Refactor textToQualifiedNameList()

Started by Yugo Nagataover 7 years ago13 messages
#1Yugo Nagata
nagata@sraoss.co.jp
1 attachment(s)

Hi,

When working on other patch[1], I found there are almost same
functions, texttoQualifiedNameList() and stringToQualifiedNameList().
The only difference is the argument type, text or char*. I don't know
why these functions are defined seperately, but I think the former
function can be rewritten using the latter code as the attached patch.
Is this reasonable fix?

Regards,
--
Yugo Nagata <nagata@sraoss.co.jp>

Attachments:

refactor_textToQualifiedNameList.patchtext/x-diff; name=refactor_textToQualifiedNameList.patchDownload
diff --git a/src/backend/utils/adt/varlena.c b/src/backend/utils/adt/varlena.c
index a5e812d026..2ef1a1e330 100644
--- a/src/backend/utils/adt/varlena.c
+++ b/src/backend/utils/adt/varlena.c
@@ -34,6 +34,7 @@
 #include "utils/memutils.h"
 #include "utils/pg_locale.h"
 #include "utils/sortsupport.h"
+#include "utils/regproc.h"
 #include "utils/varlena.h"
 
 
@@ -3233,34 +3234,12 @@ textToQualifiedNameList(text *textval)
 {
 	char	   *rawname;
 	List	   *result = NIL;
-	List	   *namelist;
-	ListCell   *l;
 
 	/* Convert to C string (handles possible detoasting). */
 	/* Note we rely on being able to modify rawname below. */
 	rawname = text_to_cstring(textval);
 
-	if (!SplitIdentifierString(rawname, '.', &namelist))
-		ereport(ERROR,
-				(errcode(ERRCODE_INVALID_NAME),
-				 errmsg("invalid name syntax")));
-
-	if (namelist == NIL)
-		ereport(ERROR,
-				(errcode(ERRCODE_INVALID_NAME),
-				 errmsg("invalid name syntax")));
-
-	foreach(l, namelist)
-	{
-		char	   *curname = (char *) lfirst(l);
-
-		result = lappend(result, makeString(pstrdup(curname)));
-	}
-
-	pfree(rawname);
-	list_free(namelist);
-
-	return result;
+	return stringToQualifiedNameList(rawname);
 }
 
 /*
#2Yugo Nagata
nagata@sraoss.co.jp
In reply to: Yugo Nagata (#1)
Re: Refactor textToQualifiedNameList()

On Fri, 24 Aug 2018 20:44:12 +0900
Yugo Nagata <nagata@sraoss.co.jp> wrote:

Hi,

When working on other patch[1], I found there are almost same
functions, texttoQualifiedNameList() and stringToQualifiedNameList().
The only difference is the argument type, text or char*. I don't know
why these functions are defined seperately, but I think the former
function can be rewritten using the latter code as the attached patch.
Is this reasonable fix?

I forgot to add a link to the referred thread.

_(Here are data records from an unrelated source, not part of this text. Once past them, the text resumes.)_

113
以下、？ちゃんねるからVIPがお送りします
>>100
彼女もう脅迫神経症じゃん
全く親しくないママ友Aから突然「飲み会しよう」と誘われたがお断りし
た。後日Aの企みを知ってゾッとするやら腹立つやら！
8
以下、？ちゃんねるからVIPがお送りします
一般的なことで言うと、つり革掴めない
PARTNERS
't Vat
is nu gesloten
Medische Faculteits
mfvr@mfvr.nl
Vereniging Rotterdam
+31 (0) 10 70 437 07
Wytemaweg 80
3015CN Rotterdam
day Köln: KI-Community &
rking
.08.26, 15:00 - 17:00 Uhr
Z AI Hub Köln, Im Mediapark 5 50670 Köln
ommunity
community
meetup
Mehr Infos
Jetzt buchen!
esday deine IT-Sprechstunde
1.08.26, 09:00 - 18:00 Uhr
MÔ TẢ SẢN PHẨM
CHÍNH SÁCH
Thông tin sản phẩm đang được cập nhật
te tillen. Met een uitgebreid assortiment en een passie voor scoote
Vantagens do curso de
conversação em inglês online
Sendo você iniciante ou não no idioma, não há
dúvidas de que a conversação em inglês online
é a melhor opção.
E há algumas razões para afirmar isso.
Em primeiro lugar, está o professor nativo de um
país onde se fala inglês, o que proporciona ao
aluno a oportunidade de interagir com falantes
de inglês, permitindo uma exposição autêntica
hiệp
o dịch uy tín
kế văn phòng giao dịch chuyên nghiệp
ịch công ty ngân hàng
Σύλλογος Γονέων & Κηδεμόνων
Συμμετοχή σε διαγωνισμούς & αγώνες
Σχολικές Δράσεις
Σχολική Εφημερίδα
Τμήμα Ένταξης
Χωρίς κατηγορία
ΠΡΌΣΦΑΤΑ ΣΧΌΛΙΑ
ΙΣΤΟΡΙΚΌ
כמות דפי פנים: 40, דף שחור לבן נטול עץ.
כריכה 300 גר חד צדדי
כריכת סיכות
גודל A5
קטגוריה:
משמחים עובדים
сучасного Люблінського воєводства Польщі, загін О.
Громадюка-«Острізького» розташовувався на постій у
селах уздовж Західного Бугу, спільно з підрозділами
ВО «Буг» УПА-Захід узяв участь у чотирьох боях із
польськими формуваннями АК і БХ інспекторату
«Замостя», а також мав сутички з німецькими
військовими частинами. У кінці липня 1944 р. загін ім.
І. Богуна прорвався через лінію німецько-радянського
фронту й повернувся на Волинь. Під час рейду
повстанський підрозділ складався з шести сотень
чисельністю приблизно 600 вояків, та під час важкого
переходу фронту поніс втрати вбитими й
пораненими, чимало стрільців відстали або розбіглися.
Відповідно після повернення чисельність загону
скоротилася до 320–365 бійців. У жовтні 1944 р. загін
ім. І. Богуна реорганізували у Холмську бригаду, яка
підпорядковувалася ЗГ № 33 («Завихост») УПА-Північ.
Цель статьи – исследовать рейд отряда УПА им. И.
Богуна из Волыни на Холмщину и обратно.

[1]: /messages/by-id/20180817075100.bc99378255943d3c3951ad63@sraoss.co.jp

Regards,
--
Yugo Nagata <nagata@sraoss.co.jp>

--
Yugo Nagata <nagata@sraoss.co.jp>

#3Kyotaro HORIGUCHI
horiguchi.kyotaro@lab.ntt.co.jp
In reply to: Yugo Nagata (#1)
Re: Refactor textToQualifiedNameList()

Hello.

At Fri, 24 Aug 2018 20:44:12 +0900, Yugo Nagata <nagata@sraoss.co.jp> wrote in <20180824204412.150979ae6b283ddb639f93f6@sraoss.co.jp>

When working on other patch[1], I found there are almost same
functions, texttoQualifiedNameList() and stringToQualifiedNameList().
The only difference is the argument type, text or char*. I don't know
why these functions are defined seperately, but I think the former
function can be rewritten using the latter code as the attached patch.
Is this reasonable fix?

The functions were introduced within a month for different
objectives in March and April, 2002. I supppose that they are
intentionally added as separate functions for simplicitly since
the second one is apparent CnP'ed from the first one.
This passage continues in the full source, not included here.